What Enterprises Get Wrong About AI
- Ritu Chowdhary

- Apr 3
- 1 min read

Sharing my views after spending three days at an international technology conference.
These days, no tech conference happens without AI and the energy around it is extraordinary. Sessions are packed, booths everywhere, and new tools, platforms, and demonstrations at every corner.
Which is exciting to see. It shows how quickly the ecosystem is moving.
But somewhere between the demos, architectures, and explanations, I noticed something interesting. The conversations often become very complicated, while the underlying problem itself is surprisingly hard to describe.
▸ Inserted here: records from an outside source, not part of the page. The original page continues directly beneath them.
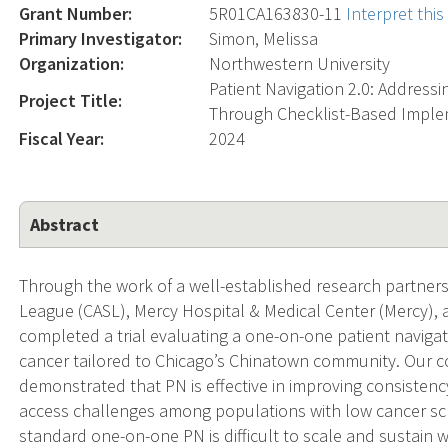
Grant Number:
5R01CA163830-11
Interpret thi
Primary Investigator:
Simon, Melissa
Organization:
Northwestern University
Patient Navigation 2.0: Addressi
Project Title:
Through Checklist-Based Imple
Fiscal Year:
2024
Abstract
Through the work of a well-established research partner
League (CASL), Mercy Hospital & Medical Center (Mercy),
completed a trial evaluating a one-on-one patient navigat
cancer tailored to Chicago’s Chinatown community. Our c
demonstrated that PN is effective in improving consisten
access challenges among populations with low cancer scr
standard one-on-one PN is difficult to scale and sustain w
Most discussions begin with models, frameworks, and capabilities, far fewer start with how exactly they will make life easier or decisions better.
For enterprises and global capability centers, the real leadership challenge is not access to technology. That part is moving faster than ever.
The harder judgment lies in how we approach adoption.
Some organizations will build.
Others will leverage technologies already being developed by companies investing billions in research and development.
Both paths can be valid. But neither works well if the problem itself is not clearly understood.
And tools alone will not change how organizations work.
If the workforce isn’t encouraged to think differently, ask sharper questions, and define problems with clarity, even the most powerful technology will struggle to translate into real impact.
AI will undoubtedly reshape industries. The more interesting question is whether our clarity of thinking will evolve just as fast.